MedicalResearch.com Interview with:
Dr. Stefan Clos MSc Applied Health Statistics
Murray Royal Hospital
Medical Research: What is the background for this study?
Dr. Clos: For more than 40 years there has been a debate about the long-term effect of lithium maintenance therapy on renal function. There is a lack of good quality data from randomized clinical trials and two previous meta-analyses from 2010 and 2012 suggest that little evidence exists for a clinically significant reduction in renal function in most patients who are on lithium therapy. However, the two publications point out the poor quality of available study data, emphasising the need for large scale epidemiological studies that control for confounders. Several population-based studies have since attempted to address this problem, but had insufficient ability to adjust for confounders or had limitations because of inappropriate cross-sectional study design or did not include an appropriate comparator group.
Medical Research: What are the main findings?
Dr. Clos: This study is the first population-based study in patients with incident lithium exposure that was able to adjust for co-morbidities, co-prescribed medication, and episodes of lithium toxicity in a longitudinal design. We included patients with incidence exposure to Lithium or other first line drugs (Quetiapine, Olanzapine, and Semisodium Valproate), linking laboratory and prescribing data from the Health Informatics Centre at the University of Dundee, Scotland UK. Maximum follow-up was 12 years. Primary outcome was the estimated Glomerular Filtration Rate (eGFR).
Statistical Modelling identified significant predictors for eGFR decline as age, baseline eGFR, co- morbidities, co-prescriptions of nephrotoxic drugs and episodes of Lithium toxicity, but not exposure length or mean lithium serum level.
Mean (age, sex and baseline eGFR) adjusted annual eGFR in the Lithium group was 1.3 ml/min (SE 0.2 ml/min), which was non-significantly more than the comparator group.
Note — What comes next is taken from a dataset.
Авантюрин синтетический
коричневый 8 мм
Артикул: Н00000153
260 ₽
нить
After adjusting for additional confounders from above we estimate the annual decline for the Lithium group as 1.0 ml/min (SE 0.2 ml/min), again non-significantly more than the comparator group.
Our data suggest that stable lithium maintenance therapy does not increase the risk of renal dysfunction in adult patients with affective disorder who have a baseline eGFR higher than 60 mL/min.
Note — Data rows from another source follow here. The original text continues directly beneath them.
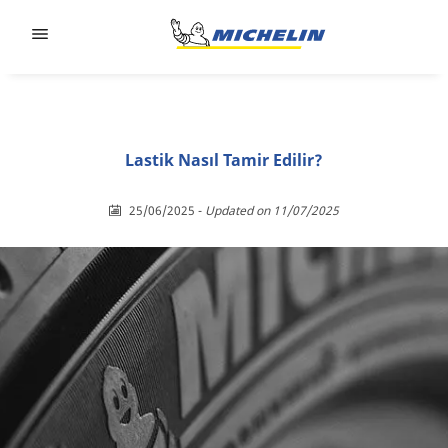
Go to page content
Go to page navigation
Lastik Nasıl Tamir Edilir?
25/06/2025
-
Updated on 11/07/2025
Our results therefore contradict the concept that long-term Lithium therapy is associated with nephrotoxicity in the absence of episodes of acute intoxication and that duration of therapy and cumulative dose are the major determinants of toxicity.
Medical Research: What should clinicians and patients take away from your report?
Dr. Clos: The present findings should help to reassure patients starting lithium treatment. Clinicians should take these findings into account when considering discontinuation of lithium maintenance therapy due to assumed chronic nephrotoxicity. In keeping with the 2008 NICE guidelines, the focus for patients (with incidental chronic kidney disease detected at baseline or when long-term lithium users develop chronic kidney disease) should be active management of diabetes, hypertension, and other cardiovascular risk factors, and avoidance of episodes of acute lithium toxicity.
Medical Research: What recommendations do you have for future research as a result of this study?
Dr. Clos: Our findings need to be replicated in other populations. Future research could focus on patients with eGFR less than 60 mL/min, elderly patients, and patients from different ethnic groups.
Dr. Stefan Clos MSc (2015). Does Lithium Really Cause Kidney Toxicity?